New Property Tax Appeal Procedures in Alberta

17 février 2012 | Philip A. Carson

( Disponible en anglais seulement )

In the first few months of the year, property owners in Alberta will be receiving their property tax and business tax assessments, and should be considering making a complaint if their assessment is significantly in error. A complaint will lead to a hearing before an Assessment Review Board.

Taxpayers and their property advisors often perceive the Assessment Review Board process to be stacked against them. Often taxpayers consider the burden of proof required to establish an error by the municipality to be onerous to the point of being unjust. This situation invites taxpayers to look to the courts for relief.

Amendments to the Alberta Municipal Government Act (« Act« ) that came into force in January 2010 changed the process for referring a property tax appeal to the courts. These amendments make it more important than ever to present a clear and comprehensive case before the Assessment Review Board.

Under the previous regulatory scheme, a taxpayer could appeal from the Assessment Review Board to the Municipal Government Board. Further reference to the courts was by judicial review, as the Act stated that there was no appeal from a decision of the Municipal Government Board.

As a result to the amendments to the Act, a taxpayer (or a municipality) can appeal directly from the Assessment Review Board to the Court of Queen’s Bench, but only with leave of the court. The court has to decide whether to grant leave to appeal, as an appeal is available only on a question of law and jurisdiction. Errors of law include applying the wrong legal test or failing to properly apply the Act. Questions of fact or the exercise of discretion are not open to appeal. If leave to appeal is granted the court will consider the merits of the appeal, but only on the specific legal issues for which leave was granted.

Participants in the new appeal process have wrestled with a number of procedural issues that are slowly being sorted out in the courts.

In Associated Developers Ltd. v Edmonton, 2011 ABQB 592, the court ruled that it is preferable (but not necessary) to hear the application for leave to appeal and the appeal separately, in two separate hearings. The upshot is that the appeal process is likely to become more manageable for all of the participants.

In Altus Group Limited v. Edmonton (City), 2011 ABQB 760, Altus, a property advisor, had appeared as agent for taxpayers before an assessment review board on 88 related complaints. Altus sought leave to appeal but it was opposed by the city on the ground that Altus lacked standing to appeal as it was not a taxpayer and was not affected by the decision. The court ruled that Altus, having been recognized as agent for the taxpayers, was a « complaint » having standing to appeal under the Act.

The topic of materials required for a leave application has created some debate and was considered in both Associated Developers Ltd. v Edmonton and Globexx Properties Ltd. v. Edmonton (City), 2011 ABQB 464. In both cases, the court commented that the record in a leave application will generally be less complete than the record required for the appeal. [The record is the written submissions of the taxpayer and the municipality, the transcript from the assessment review board hearing and the decision.]
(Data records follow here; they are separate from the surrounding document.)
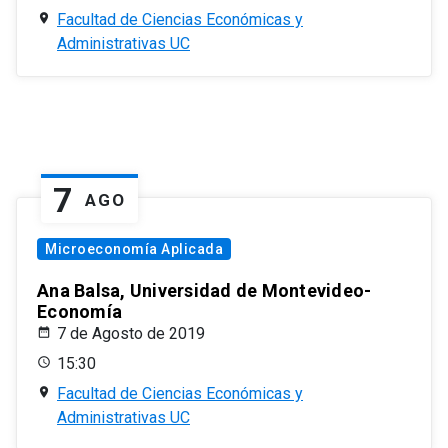
Facultad de Ciencias Económicas y
Administrativas UC
7
AGO
Microeconomía Aplicada
Ana Balsa, Universidad de Montevideo-
Economía
7 de Agosto de 2019
15:30
Facultad de Ciencias Económicas y
Administrativas UC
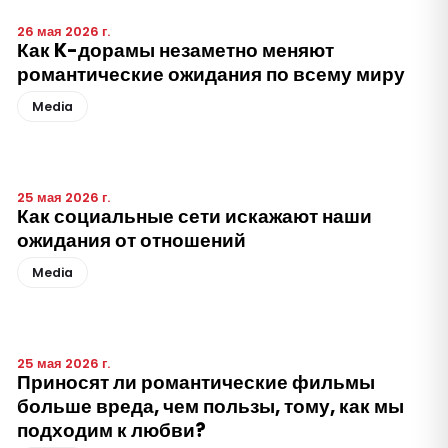
26 мая 2026 г.
Как K-дорамы незаметно меняют
романтические ожидания по всему миру
Media
25 мая 2026 г.
Как социальные сети искажают наши
ожидания от отношений
Media
25 мая 2026 г.
Приносят ли романтические фильмы
больше вреда, чем пользы, тому, как мы
подходим к любви?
Counsel for the Calgary Assessment Review Board has circulated a letter to counsel practicing in this field in which the board takes the position that it will provide, under s. 490(4), only what is « necessary » for a leave application. In counterpoint, the entire record may not be necessary in cases where leave to appeal is sought on a discrete issue. However, in a leave application where the taxpayer asserts that the board completely misunderstood the issues or where the taxpayer asserts that the board breached fundamental principles of justice, arguably the entire record will be required for a leave application.
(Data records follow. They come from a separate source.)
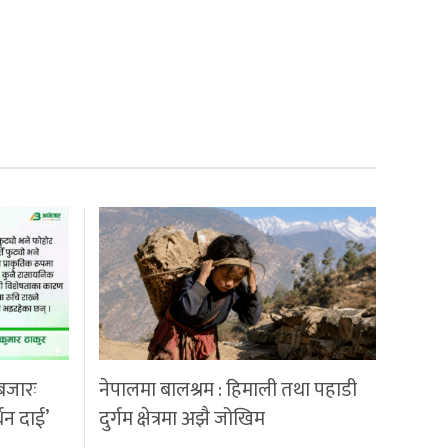
बजारः
नेपालमा बालश्रम : हिमाली तथा पहाडी
्धन दाई’
दुर्गम क्षेत्रमा अझै जोखिम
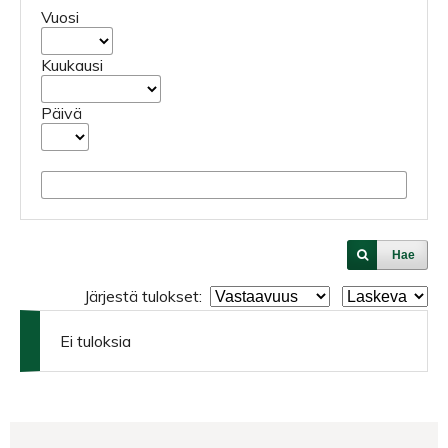
Vuosi
Kuukausi
Päivä
Hae
Järjestä tulokset:
Ei tuloksia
Under the prior statutory scheme, court intervention involved an application for judicial review, as there was no statutory right to appeal. The new scheme provides a mechanism for appeal. In an effort to preserve as many remedies as possible for their clients, taxpayer counsel have often made applications that seek both leave to appeal and judicial review. In Precision Drilling Corporation v. Calgary (City), 2011 ABQB 503, the court ruled that when the issues raised are questions of law the statutory appeal was an adequate alternate remedy. Judicial review is available only in exceptional circumstances.
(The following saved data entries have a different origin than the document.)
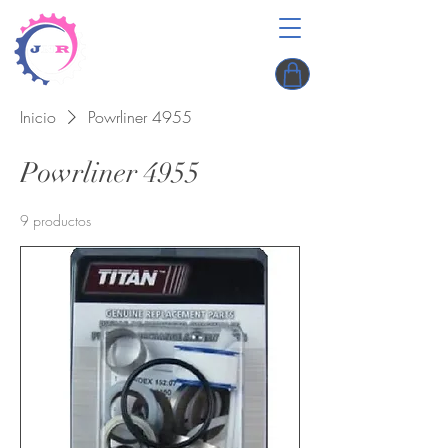
Inicio
Powrliner 4955
Powrliner 4955
9 productos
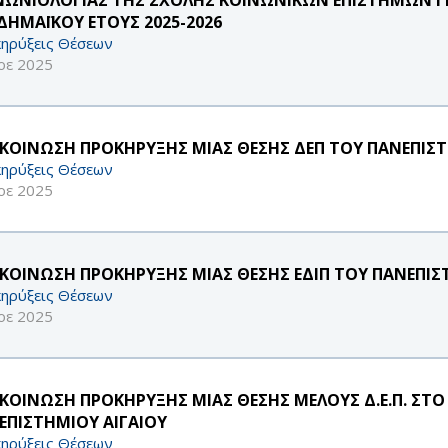
ΔΗΜΑΪΚΟΥ ΕΤΟΥΣ 2025-2026
ηρύξεις Θέσεων
οε 2025
ΚΟΙΝΩΣΗ ΠΡΟΚΗΡΥΞΗΣ ΜΙΑΣ ΘΕΣΗΣ ΔΕΠ ΤΟΥ ΠΑΝΕΠΙΣΤ
ηρύξεις Θέσεων
οε 2025
ΚΟΙΝΩΣΗ ΠΡΟΚΗΡΥΞΗΣ ΜΙΑΣ ΘΕΣΗΣ ΕΔΙΠ ΤΟΥ ΠΑΝΕΠΙΣ
ηρύξεις Θέσεων
οε 2025
ΚΟΙΝΩΣΗ ΠΡΟΚΗΡΥΞΗΣ ΜΙΑΣ ΘΕΣΗΣ ΜΕΛΟΥΣ Δ.Ε.Π. ΣΤ
ΕΠΙΣΤΗΜΙΟΥ ΑΙΓΑΙΟΥ
ηρύξεις Θέσεων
In summary, appellate practice under the amended Act is a work in a progress. The changes in the appeal scheme have removed one layer of appeal (to the MGA) and have introduced a new threshold of seeking leave to appeal. No appeal is available unless the taxpayer can show that there was an error of law or jurisdiction. This makes it more important than ever for a complainant taxpayer to present its case thoroughly and to make all of the appropriate legal arguments. This will give the complainant the best chance of success at the hearing. Equally important is that a case that is well presented and well argued will provide a solid platform for an appeal.

[Philip Carson is a commercial litigation lawyer in the Calgary office of Miller Thomson. In addition to property tax appeals, his practice includes construction, real estate and commercial tenancy disputes.]